Mit der »histoire croisée« (Verflechtungsgeschichte) greift sie auf ein Konzept zurück, das auf die Analyse wechselseitiger Verbindungen und einen multiperspektivischen Zugang zielt. Wie in Claire Gantets und Markus Meumanns Band zum französisch-deutschen Gelehrtenaustausch liegt ein Fokus auf den Transferprozessen und dem Austausch der zugrundeliegenden Netzwerke1. Pujo fragt nach jenen Umdeutungen und Aneignungen, die den Austausch prägten, auch über den deutsch-französischen Raum hinaus.
Zwei Darstellungsweisen von Geschichte seien typisch: historische Exempel (»recueils d’exemples«) und Übersichtstabellen (»tableaux synoptiques«). Diese überkommenen Formen der Geschichtsdarstellung, denen Pujo jeweils einen der beiden großen Teile ihrer Arbeit widmet, seien zeitgenössisch reaktualisiert und in den Dienst einer zunehmend politisierten Geschichtsvermittlung gestellt worden. Die Geschichte habe eine Gesellschaft zukünftiger, besserer Staatsbürger formen sollen. Statt einer theologischen Ausrichtung dominierte damit eine politisch und moralisch motivierte Pädagogik, wenngleich weiterhin konfessionell geprägte Lehrbücher erschienen. Die historischen Beispielsammlungen und Tabellen, die sich auch in Darstellungen kombiniert finden, waren jedoch nicht zwingend mit einem bestimmten pädagogischen Ansatz gekoppelt; zugleich konnten sie für verschiedene historisch-politische Positionen nutzbar gemacht werden, sowohl im Sinne der Volksaufklärung als auch für republikanisch-nationale Ziele.
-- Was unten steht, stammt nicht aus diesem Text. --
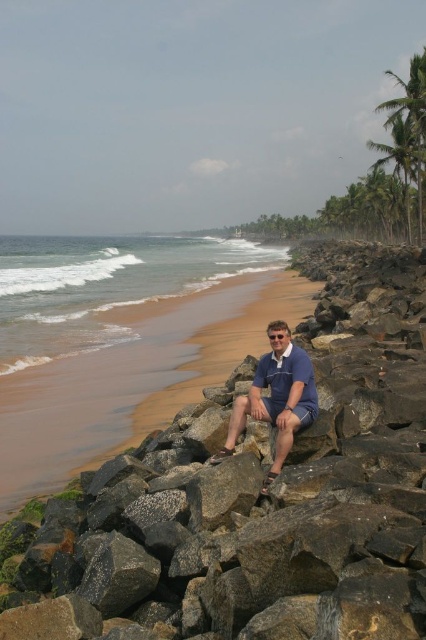 Question: Which point appears closest to the camera in this image?

Choices:
 (A) (273, 326)
 (B) (417, 170)
 (C) (336, 285)

Answer: (A)

Question: Among these objects, which one is nearest to the camera?

Choices:
 (A) green leafy palm tree at upper right
 (B) brown sand at lower left
 (C) blue cotton shirt at center
 (D) gray rough rock at center

Answer: (D)

Question: Does brown sand at lower left appear over blue cotton shirt at center?

Choices:
 (A) no
 (B) yes

Answer: (B)

Question: Does gray rough rock at center appear over blue cotton shirt at center?

Choices:
 (A) no
 (B) yes

Answer: (B)

Question: Which point appears closest to the camera in this image?

Choices:
 (A) tap(46, 392)
 (B) tap(423, 54)

Answer: (A)

Question: Is brown sand at lower left wider than blue cotton shirt at center?

Choices:
 (A) no
 (B) yes

Answer: (B) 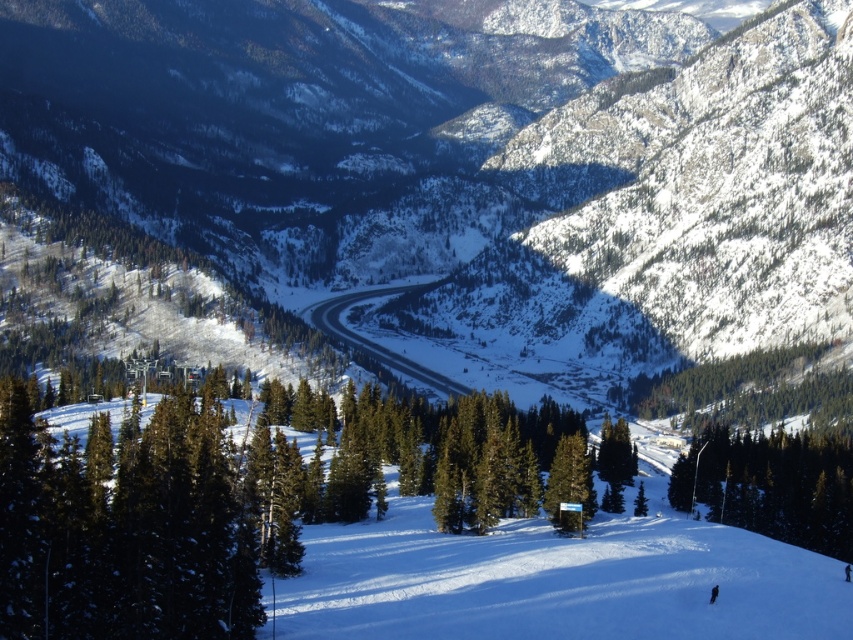 Does green textured tree at lower right appear over green matte sign at center?

Incorrect, green textured tree at lower right is not positioned above green matte sign at center.

Is point (733, 509) positioned before point (555, 512)?

No, (733, 509) is further to viewer.

Image resolution: width=853 pixels, height=640 pixels. Find the location of `green textured tree at lower right`. green textured tree at lower right is located at coordinates (770, 484).

Looking at this image, which of these two, snowy forested mountain at center or green textured tree at lower right, stands shorter?

green textured tree at lower right

Does snowy forested mountain at center lie behind green textured tree at lower right?

Yes, snowy forested mountain at center is behind green textured tree at lower right.

This screenshot has width=853, height=640. I want to click on snowy forested mountain at center, so click(467, 157).

Does snowy forested mountain at center have a smaller size compared to green matte sign at center?

No, snowy forested mountain at center is not smaller than green matte sign at center.

Is point (730, 161) less distant than point (572, 433)?

No, (730, 161) is further to viewer.

What are the coordinates of `snowy forested mountain at center` in the screenshot? It's located at [467, 157].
Pauline Pujo wendet sich gegen die These Reinhart Kosellecks, wonach für die Zeit um 1800 eine Abkehr von der Geschichte als Lehrmeisterin und Beispiel für die Gegenwart konstatiert werden könne. Die Idee der historia magistra vitae sei nun für die Ausbildung der Persönlichkeit der Heranwachsenden genutzt worden. Exempla hätten die Moral und die Vernunft fördern und zugleich die Emotionen ansprechen sollen. Eine maßgebliche Rolle sei hier neben Rousseau Johann Peter Miller zugekommen, der eine seiner Publikationen als »Historisch-moralische Schilderungen zur Bildung eines edlen Herzens in der Jugend« (Bd. 1, 1755) übertitelte. Das Ziel einer »forme de participation politique« durch die Partizipation am Gemeinwohl (S. 72) konnte, wie bei Thomas Abbt, in den Dienst des Patriotismus gestellt werden (wobei nicht im Fokus steht, dass dies für Abbt bis zum »Tode für das Vaterland« (1761) gehen sollte), in den Dienst der aufgeklärten Monarchie und der Nationalerziehung. Unter dem Aspekt der Exempla betrachtet Pujo auch die Nutzung von Bildern – in Johann Matthias Schröckhs »Weltgeschichte für Kinder« (vier Teile, 1779-1784) hätten sich die kindlichen Leser etwa mit den abgebildeten Kindern identifizieren können.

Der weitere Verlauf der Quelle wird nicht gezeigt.